问题
I have unsuccessfully tried to do the task described below, so any help will be much appreciated.
The largest table below contains data of quota ownership of fishers (and other variable, ’cpue’) across the time. I categorized fishers according the number of quotas that they own (‘category’). Fishers may increase or reduce the number of owned quotas; therefore, their ownership category also may change. I need extract the information every time when fishers change their ownership. It is the row of the year before when the number of quota was already increased or decreased. For instance, if the number of quotas was 20 and 45 during the years 2000 and 2001 respectively, I need the information (row) of the year 2000. Additionally, I need a new column with a category to indicate amongst what ownership levels fishers are moving.
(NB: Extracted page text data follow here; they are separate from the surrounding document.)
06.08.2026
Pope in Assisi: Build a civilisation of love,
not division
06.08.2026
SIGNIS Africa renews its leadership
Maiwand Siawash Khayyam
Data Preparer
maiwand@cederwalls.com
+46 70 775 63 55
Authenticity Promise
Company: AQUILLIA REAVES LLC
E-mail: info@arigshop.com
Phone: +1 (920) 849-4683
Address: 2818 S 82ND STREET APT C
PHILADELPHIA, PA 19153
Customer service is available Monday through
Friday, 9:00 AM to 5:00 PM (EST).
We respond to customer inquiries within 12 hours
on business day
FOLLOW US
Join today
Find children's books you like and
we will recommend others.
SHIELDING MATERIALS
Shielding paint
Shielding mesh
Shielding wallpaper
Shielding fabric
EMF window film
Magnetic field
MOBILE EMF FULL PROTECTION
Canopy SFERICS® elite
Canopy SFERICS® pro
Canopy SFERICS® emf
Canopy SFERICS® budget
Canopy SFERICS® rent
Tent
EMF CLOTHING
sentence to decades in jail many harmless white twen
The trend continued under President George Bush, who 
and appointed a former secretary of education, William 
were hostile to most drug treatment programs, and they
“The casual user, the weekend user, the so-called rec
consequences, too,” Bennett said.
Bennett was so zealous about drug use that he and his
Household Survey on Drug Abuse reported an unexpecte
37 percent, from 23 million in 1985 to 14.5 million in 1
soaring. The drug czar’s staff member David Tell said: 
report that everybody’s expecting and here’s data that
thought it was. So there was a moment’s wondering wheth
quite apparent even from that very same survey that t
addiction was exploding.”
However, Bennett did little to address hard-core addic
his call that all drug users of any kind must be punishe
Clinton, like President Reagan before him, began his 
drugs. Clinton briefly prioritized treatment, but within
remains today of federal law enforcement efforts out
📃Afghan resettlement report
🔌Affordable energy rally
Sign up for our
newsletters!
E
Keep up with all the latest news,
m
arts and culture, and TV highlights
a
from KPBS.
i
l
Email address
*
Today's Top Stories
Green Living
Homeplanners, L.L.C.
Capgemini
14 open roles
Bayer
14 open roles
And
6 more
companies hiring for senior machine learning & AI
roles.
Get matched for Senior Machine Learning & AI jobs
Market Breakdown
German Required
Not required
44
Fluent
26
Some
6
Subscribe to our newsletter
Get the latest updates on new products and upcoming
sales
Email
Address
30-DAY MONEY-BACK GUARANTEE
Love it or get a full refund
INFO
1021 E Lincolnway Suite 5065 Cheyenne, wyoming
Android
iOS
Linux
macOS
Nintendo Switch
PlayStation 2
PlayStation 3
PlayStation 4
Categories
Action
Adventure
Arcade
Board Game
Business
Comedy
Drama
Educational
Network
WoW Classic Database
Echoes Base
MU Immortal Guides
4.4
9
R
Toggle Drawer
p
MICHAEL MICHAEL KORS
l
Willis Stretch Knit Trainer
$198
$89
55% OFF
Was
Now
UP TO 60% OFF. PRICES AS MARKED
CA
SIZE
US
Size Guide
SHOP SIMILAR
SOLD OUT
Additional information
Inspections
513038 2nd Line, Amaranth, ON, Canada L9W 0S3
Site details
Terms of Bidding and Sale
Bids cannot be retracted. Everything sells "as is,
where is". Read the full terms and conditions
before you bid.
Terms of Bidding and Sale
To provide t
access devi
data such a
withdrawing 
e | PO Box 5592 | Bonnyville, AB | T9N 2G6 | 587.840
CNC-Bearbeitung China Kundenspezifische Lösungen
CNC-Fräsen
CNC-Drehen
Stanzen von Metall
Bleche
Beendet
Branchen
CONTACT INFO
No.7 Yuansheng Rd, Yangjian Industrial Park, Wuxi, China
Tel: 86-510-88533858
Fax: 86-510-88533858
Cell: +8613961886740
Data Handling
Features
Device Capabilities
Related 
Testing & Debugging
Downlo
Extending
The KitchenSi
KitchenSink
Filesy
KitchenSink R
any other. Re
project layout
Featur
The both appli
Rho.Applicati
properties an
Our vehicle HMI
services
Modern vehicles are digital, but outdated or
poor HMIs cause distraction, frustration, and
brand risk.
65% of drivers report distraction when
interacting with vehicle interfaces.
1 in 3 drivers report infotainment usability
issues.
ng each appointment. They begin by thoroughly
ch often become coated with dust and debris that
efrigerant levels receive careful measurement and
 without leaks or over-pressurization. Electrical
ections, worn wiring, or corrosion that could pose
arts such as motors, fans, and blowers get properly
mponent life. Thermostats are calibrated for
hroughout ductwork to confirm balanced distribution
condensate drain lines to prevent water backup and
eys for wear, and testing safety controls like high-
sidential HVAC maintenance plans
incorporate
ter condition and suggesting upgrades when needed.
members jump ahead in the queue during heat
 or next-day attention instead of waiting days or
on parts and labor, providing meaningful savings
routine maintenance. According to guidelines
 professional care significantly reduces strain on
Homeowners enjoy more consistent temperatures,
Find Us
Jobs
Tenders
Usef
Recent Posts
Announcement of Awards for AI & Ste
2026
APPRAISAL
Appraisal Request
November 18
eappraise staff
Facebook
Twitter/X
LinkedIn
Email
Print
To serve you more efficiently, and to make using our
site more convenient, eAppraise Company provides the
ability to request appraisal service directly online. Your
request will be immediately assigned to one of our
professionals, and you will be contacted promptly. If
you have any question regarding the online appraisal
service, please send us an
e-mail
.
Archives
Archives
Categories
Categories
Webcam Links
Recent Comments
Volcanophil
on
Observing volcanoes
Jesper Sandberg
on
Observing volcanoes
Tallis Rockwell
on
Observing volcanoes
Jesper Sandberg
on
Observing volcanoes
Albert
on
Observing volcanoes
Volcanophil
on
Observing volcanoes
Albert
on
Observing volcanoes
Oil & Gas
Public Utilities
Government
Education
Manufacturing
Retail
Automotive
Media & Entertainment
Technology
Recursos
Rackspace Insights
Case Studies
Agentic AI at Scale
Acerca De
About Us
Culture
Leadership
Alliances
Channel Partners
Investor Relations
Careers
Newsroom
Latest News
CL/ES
The second table below shows the new data frame that I need create with the extracted rows.
My data:
ID fisher year qtty category cpue
1 1 1998 13 1 0.5994452
2 1 1999 13 1 0.6176183
3 1 2000 13 1 0.6871764
4 1 2001 20 2 0.3228005
5 1 2002 20 2 0.6505336
6 1 2003 20 2 0.8615834
7 1 2004 20 2 0.6871764
8 1 2005 20 2 0.7469739
9 1 2006 20 2 0.7380952
10 1 2007 45 3 0.7516396
11 1 2008 45 3 0.6808454
12 1 2009 45 3 0.6734158
13 1 2010 45 3 0.70367
14 1 2011 45 3 0.5434572
15 1 2012 45 3 0.6181238
16 2 2000 50 3 0.5191856
17 2 2001 50 3 0.6098226
18 2 2002 50 3 1.0018519
19 2 2003 50 3 1.2049724
20 2 2004 50 3 0.5857708
21 2 2005 10 1 0.6744186
22 2 2006 10 1 0.8123333
23 2 2007 10 1 0.3228005
24 2 2008 10 1 0.6505336
25 2 2009 10 1 0.8615834
26 2 2010 0 4 0
27 3 1998 25 2 0.7469739
28 3 1999 25 2 0.7380952
29 3 2000 25 2 0.7516396
30 3 2001 25 2 0.6808454
31 3 2002 10 1 0.6734158
32 3 2003 10 1 0.70367
33 3 2004 10 1 0.5434572
34 3 2005 10 1 0.6181238
35 3 2006 45 3 0.4698849
36 3 2007 45 3 1.0714286
37 3 2008 45 3 1.242439
38 3 2009 45 3 1.0614261
39 3 2010 45 3 0.9761391
40 3 2011 45 3 1.0041898
41 3 2012 45 3 0.9429851
42 4 2005 45 3 0.9310958
43 4 2006 50 3 0.8932985
44 4 2007 50 3 0.7867613
45 4 2008 20 2 0.7994713
46 4 2009 20 2 0.9368927
47 4 2010 10 1 0.8123333
48 4 2011 0 4 0
49 5 1998 20 2 0.4698849
50 5 1999 20 2 1.0714286
51 5 2000 20 2 1.242439
52 5 2001 20 2 1.0614261
53 5 2002 20 2 0.9761391
54 5 2003 20 2 1.0041898
55 5 2004 20 2 0.7469739
56 5 2005 0 4 0.7380952
57 6 2000 55 3 0.7516396
58 6 2001 55 3 0.6808454
59 6 2002 55 3 0.6734158
60 6 2003 55 3 0.6505336
61 6 2004 55 3 0.8615834
62 6 2005 55 3 0.6871764
63 6 2006 55 3 0.6181238
64 6 2007 0 4 0
This is what I need:
ID fisher year qtty category cpue category2
3 1 2000 13 1 0.6871764 1
25 2 2009 10 1 0.8615834 1
34 3 2005 10 1 0.6181238 1
47 4 2010 10 1 0.8123333 1
9 1 2006 20 2 0.7380952 2
30 3 2001 25 2 0.6808454 3
46 4 2009 20 2 0.9368927 3
44 4 2007 50 3 0.7867613 4
20 2 2004 50 3 0.5857708 5
25 2 2009 10 1 0.8615834 6
47 4 2010 10 1 0.8123333 6
55 5 2004 20 2 0.7469739 7
63 6 2006 55 3 0.6181238 8
The ownership categories are 1 (1-15 quotas), 2 (16-40 quotas), 3(>40 quotas) and 4(0 quotas, those who exited the fishery). The new category that I need should show the transition amongst the different ownership categories (e.g. category 1 is the transition from the ownership level 1 to the ownership level 2). Full details in the following table:
From to category2
1 2 1
2 3 2
2 1 3
3 2 4
3 1 5
1 0 6
2 0 7
3 0 8
Thanks!!
回答1:
With data
as your first data frame and cats
as the category table:
> w<-which(diff(data$fisher)==0 & diff(data$category)!= 0)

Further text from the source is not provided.